# [SUPPLIED DATA]
>>>>
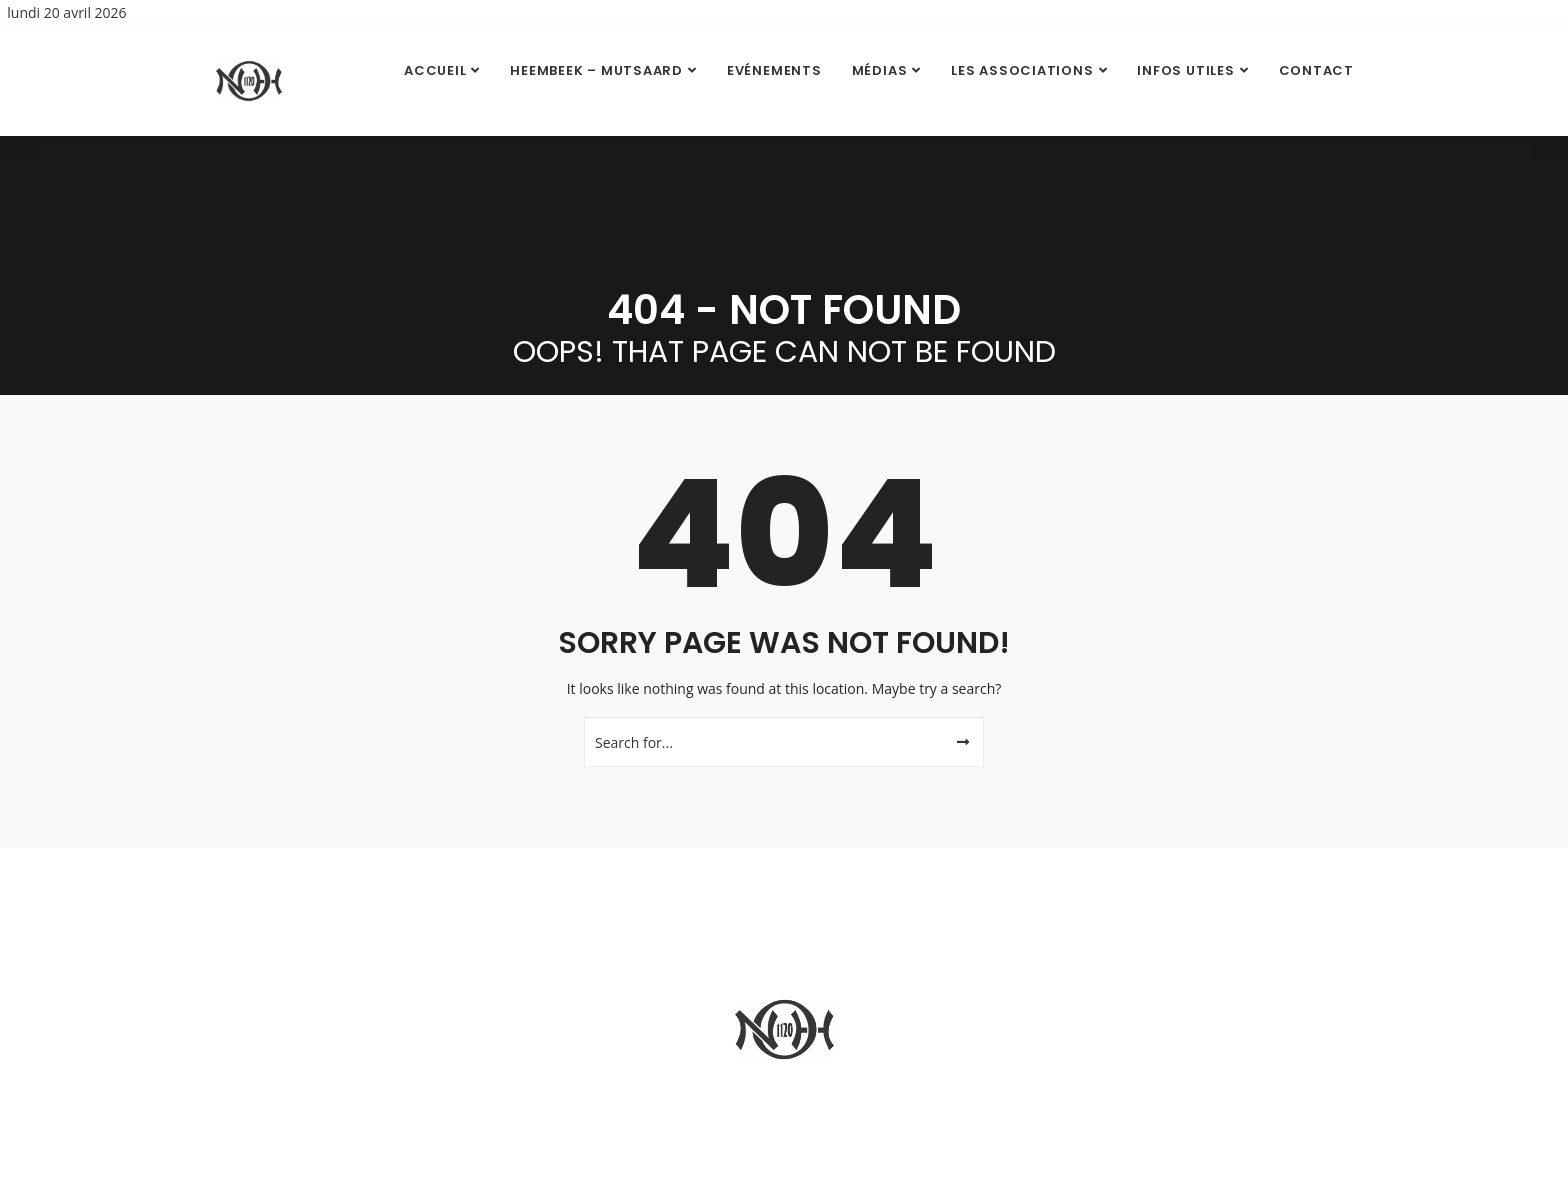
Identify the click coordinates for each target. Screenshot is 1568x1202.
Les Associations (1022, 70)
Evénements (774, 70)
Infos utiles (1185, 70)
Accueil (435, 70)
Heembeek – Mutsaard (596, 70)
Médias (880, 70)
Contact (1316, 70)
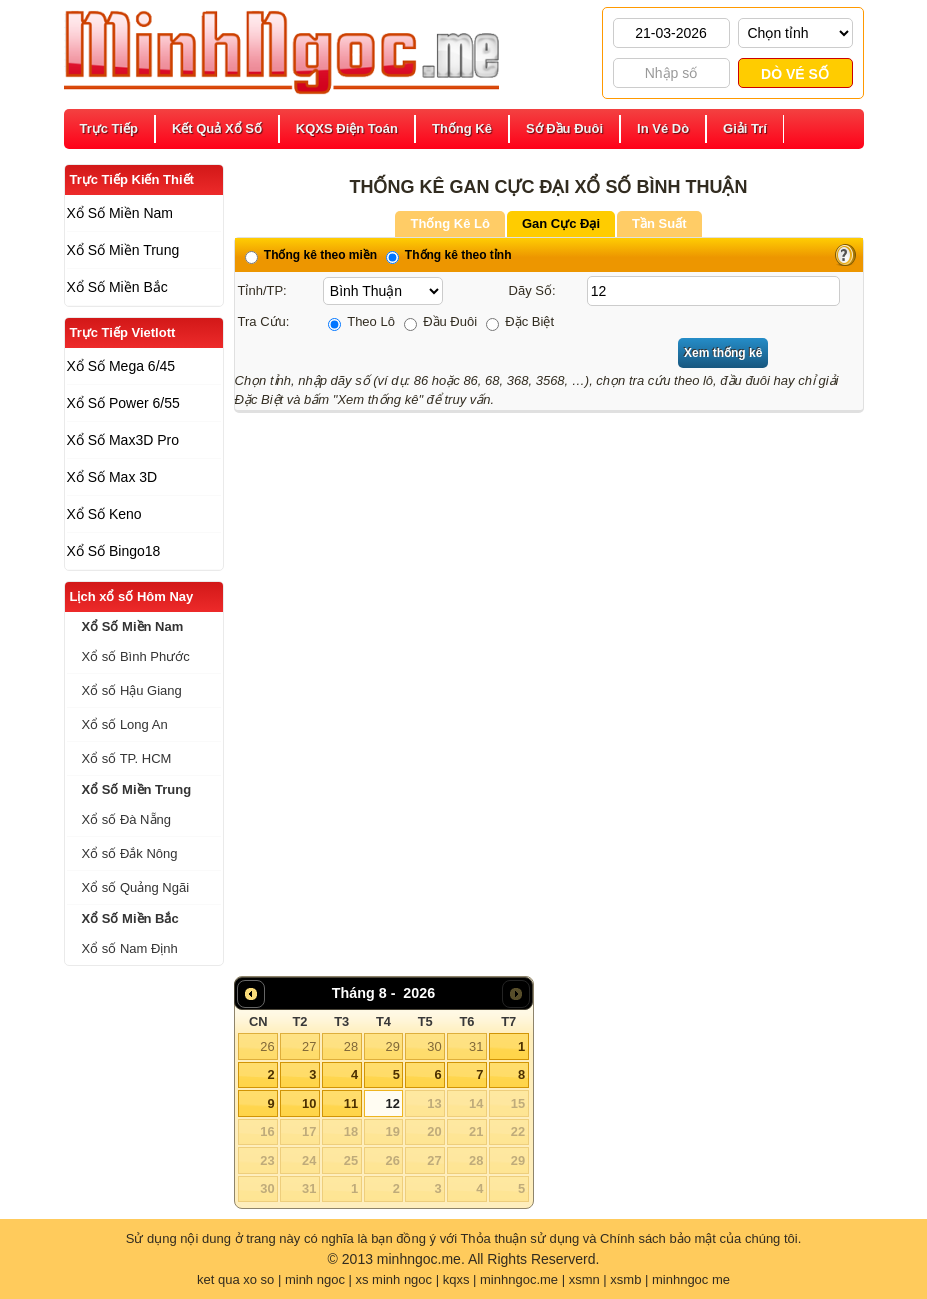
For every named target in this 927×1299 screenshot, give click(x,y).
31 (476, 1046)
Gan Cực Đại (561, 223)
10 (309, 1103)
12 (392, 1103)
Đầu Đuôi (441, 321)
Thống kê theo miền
<<<<
>>>>
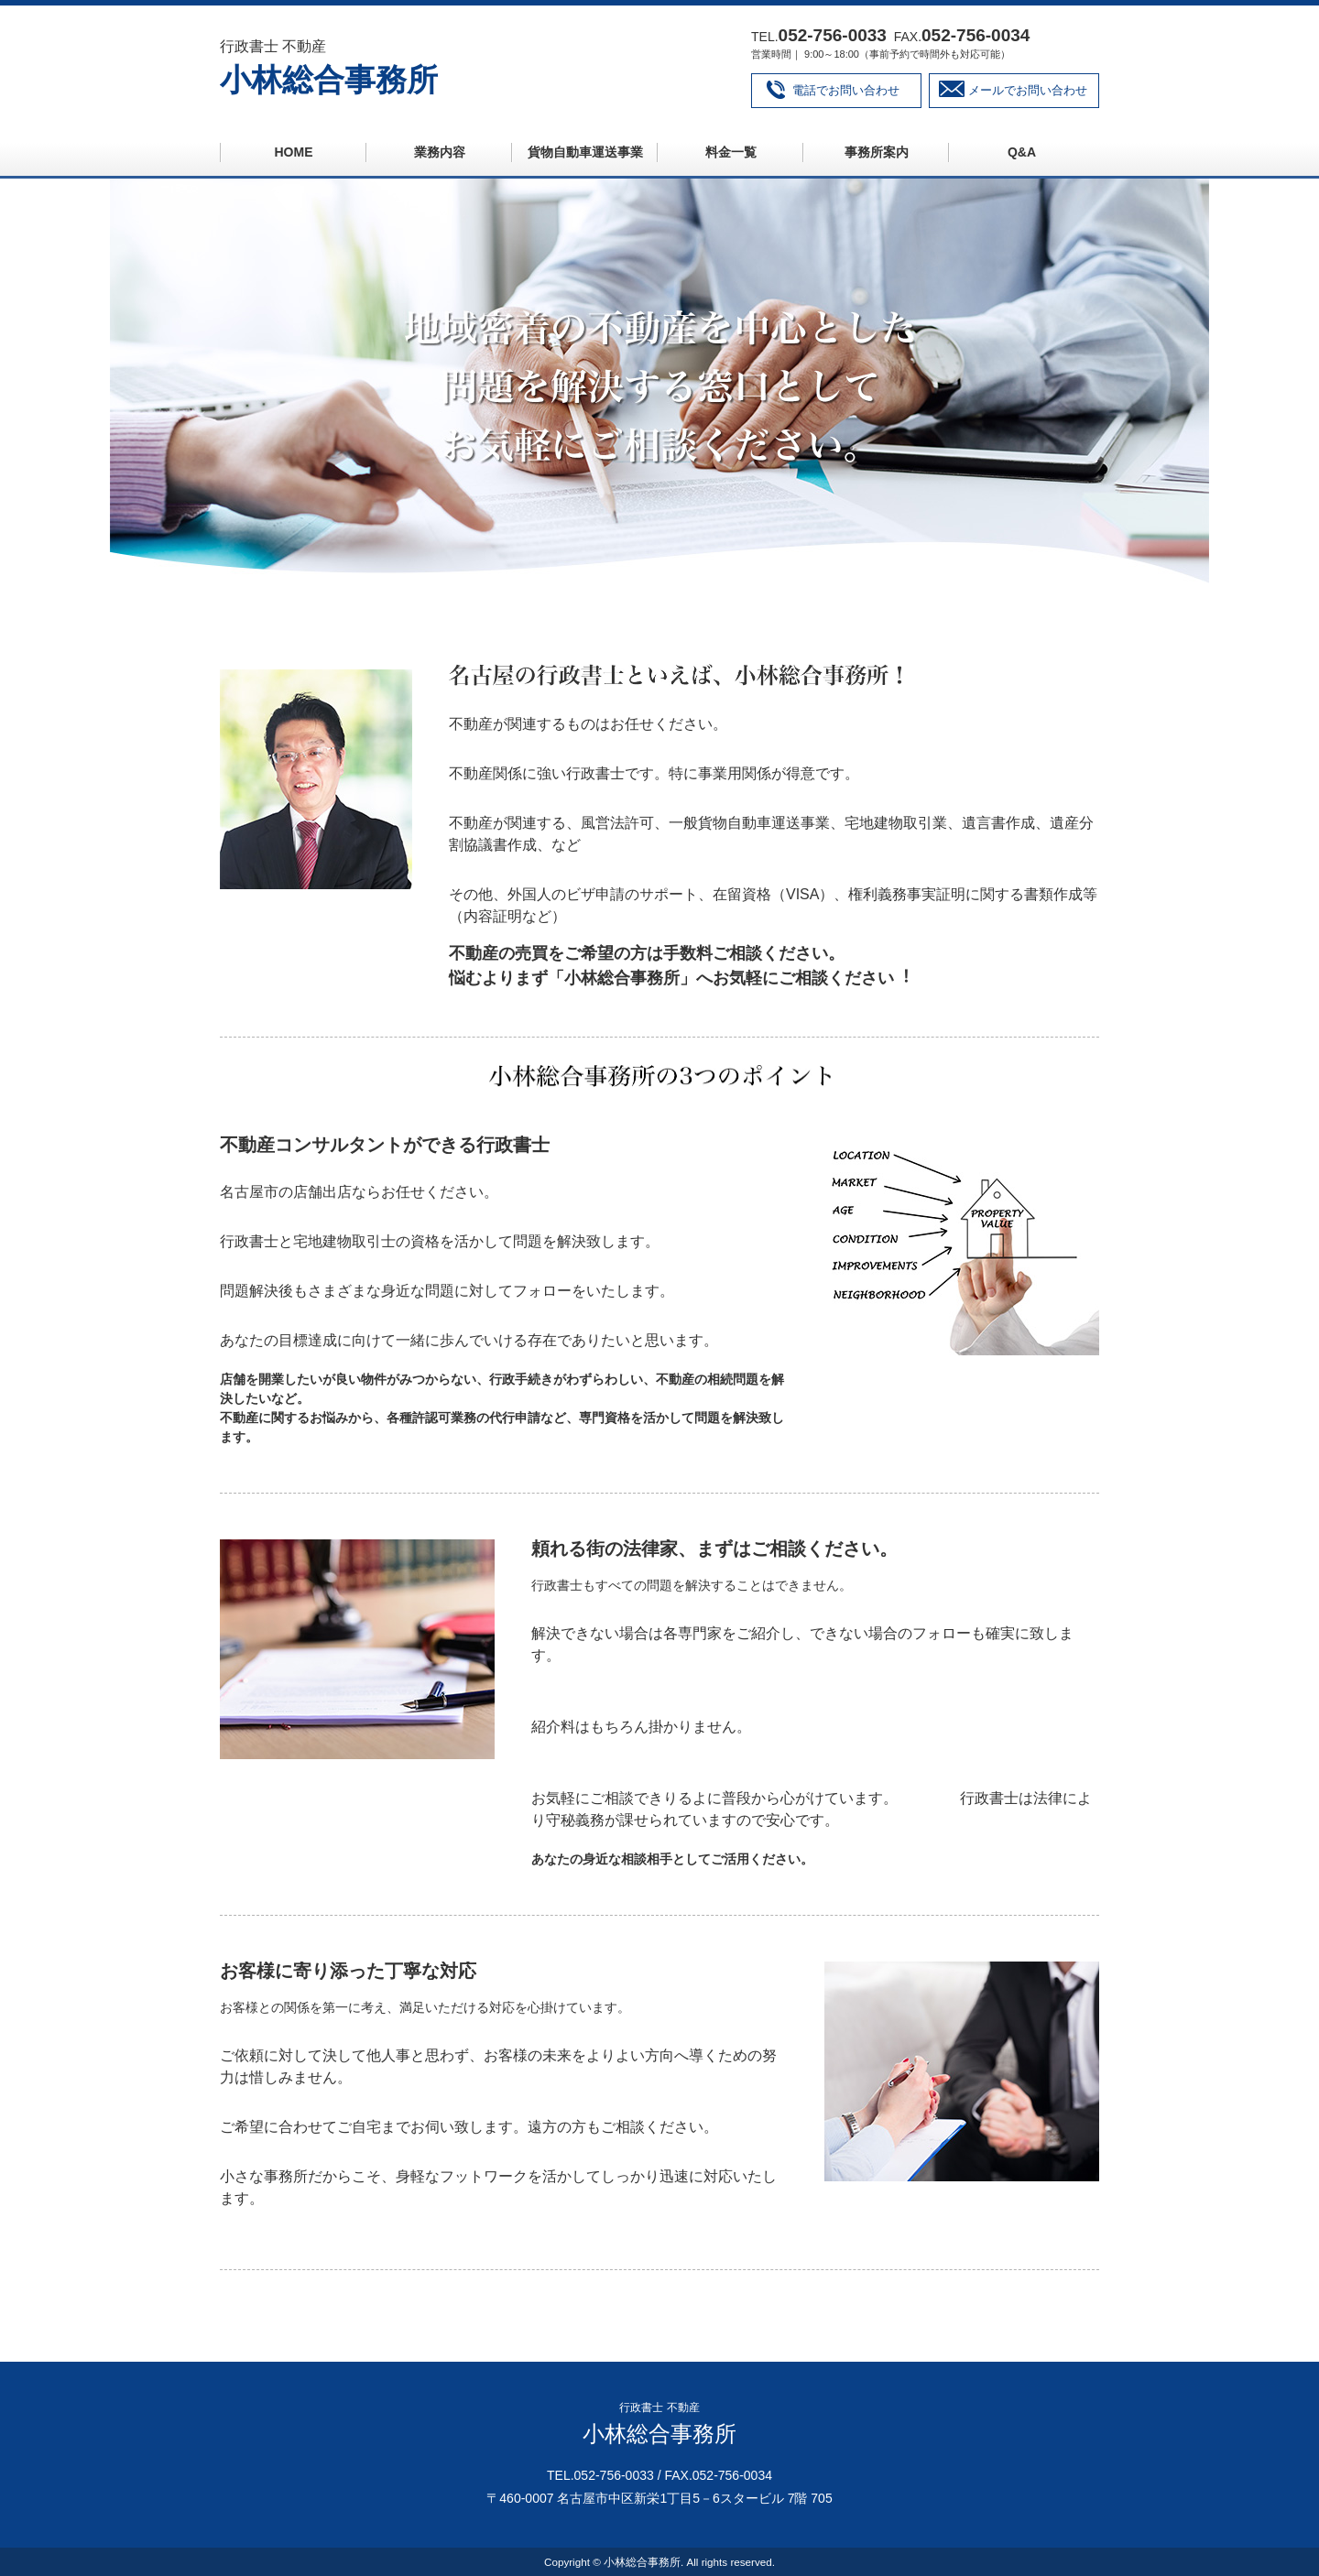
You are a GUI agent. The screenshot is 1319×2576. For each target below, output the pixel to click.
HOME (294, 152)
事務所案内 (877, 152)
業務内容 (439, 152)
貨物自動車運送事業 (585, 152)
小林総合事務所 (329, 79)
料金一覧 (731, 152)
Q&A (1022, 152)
<<<<
>>>>
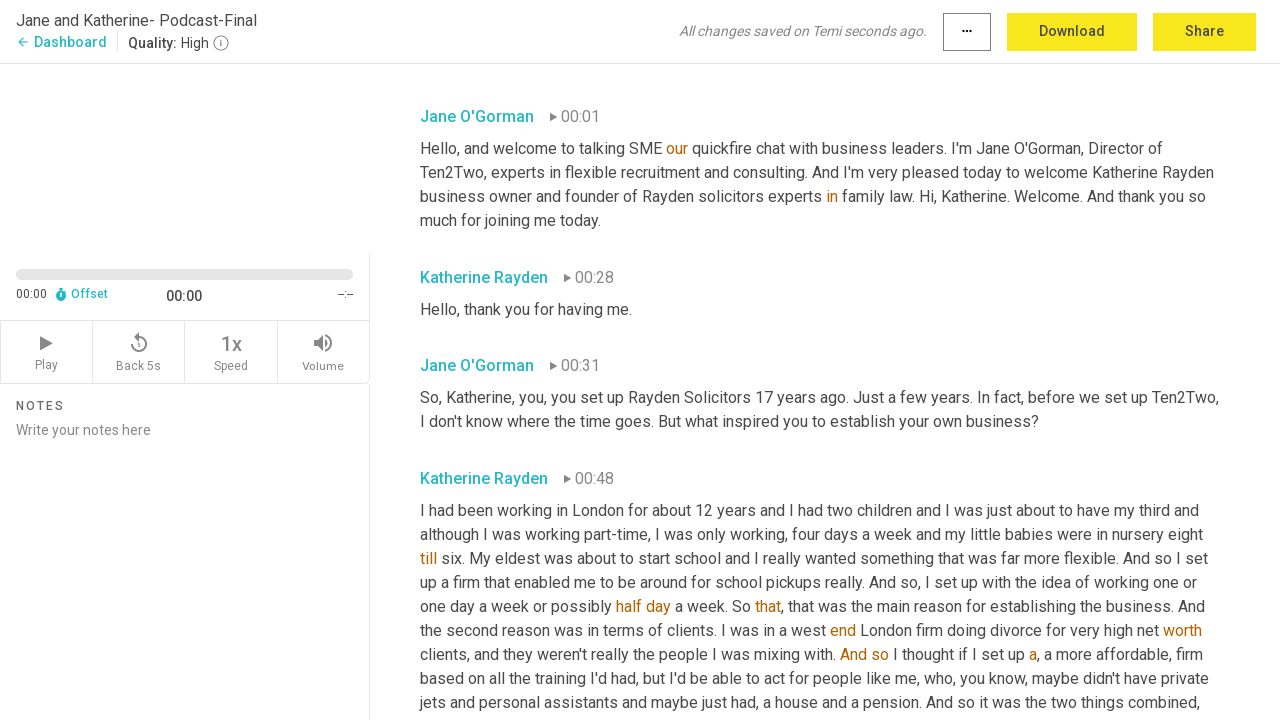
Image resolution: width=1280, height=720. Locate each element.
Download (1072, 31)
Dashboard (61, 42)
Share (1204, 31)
<<<<
# [ASSIGNMENT]
What are the lines in the records above, word for word, from the one containing "Identify the click" through the one containing "Thống kê theo miền", both ends included and pictures left out?

# [EXERCISE OUTPUT]
Identify the click coordinates for each target. Screenshot is 1568x1202.
Les Associations (1022, 70)
Evénements (774, 70)
Infos utiles (1185, 70)
Accueil (435, 70)
Heembeek – Mutsaard (596, 70)
Médias (880, 70)
Contact (1316, 70)
For every named target in this 927×1299 screenshot, give click(x,y).
31 (476, 1046)
Gan Cực Đại (561, 223)
10 (309, 1103)
12 (392, 1103)
Đầu Đuôi (441, 321)
Thống kê theo miền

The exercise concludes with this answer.